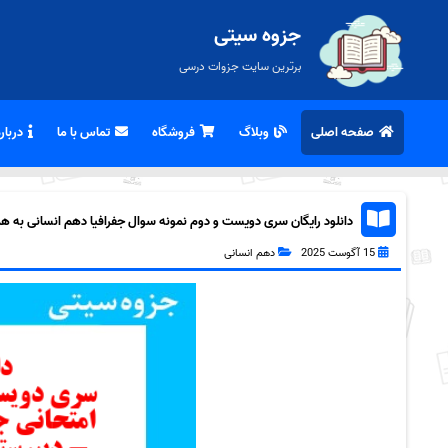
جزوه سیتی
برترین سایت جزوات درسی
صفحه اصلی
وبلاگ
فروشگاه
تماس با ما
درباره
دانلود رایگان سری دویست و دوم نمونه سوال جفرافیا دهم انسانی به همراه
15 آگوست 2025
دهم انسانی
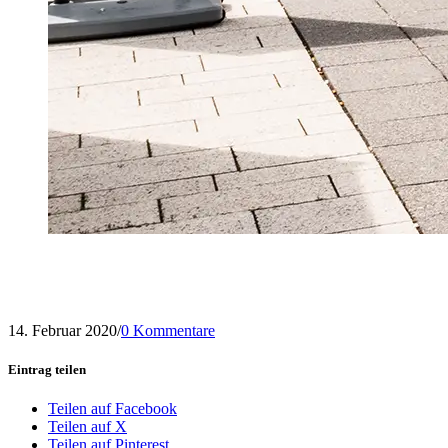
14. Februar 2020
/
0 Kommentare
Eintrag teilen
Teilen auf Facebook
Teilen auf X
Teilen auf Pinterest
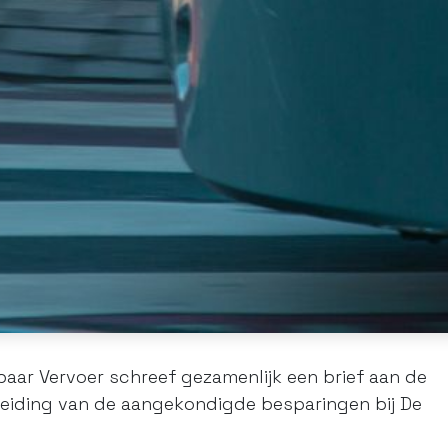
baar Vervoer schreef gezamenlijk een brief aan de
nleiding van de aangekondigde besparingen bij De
- - -
→ **PROBLEM DETAILS**: Your task is to return every entry exactly as it was written, with the pictures removed.

→ **EXERCISE ANSWER**:
جزوه سیتی
برترین سایت جزوات درسی
صفحه اصلی
وبلاگ
فروشگاه
تماس با ما
درباره
دانلود رایگان سری دویست و دوم نمونه سوال جفرافیا دهم انسانی به همراه
15 آگوست 2025
دهم انسانی
14. Februar 2020
/
0 Kommentare
Eintrag teilen
Teilen auf Facebook
Teilen auf X
Teilen auf Pinterest
baar Vervoer schreef gezamenlijk een brief aan de
nleiding van de aangekondigde besparingen bij De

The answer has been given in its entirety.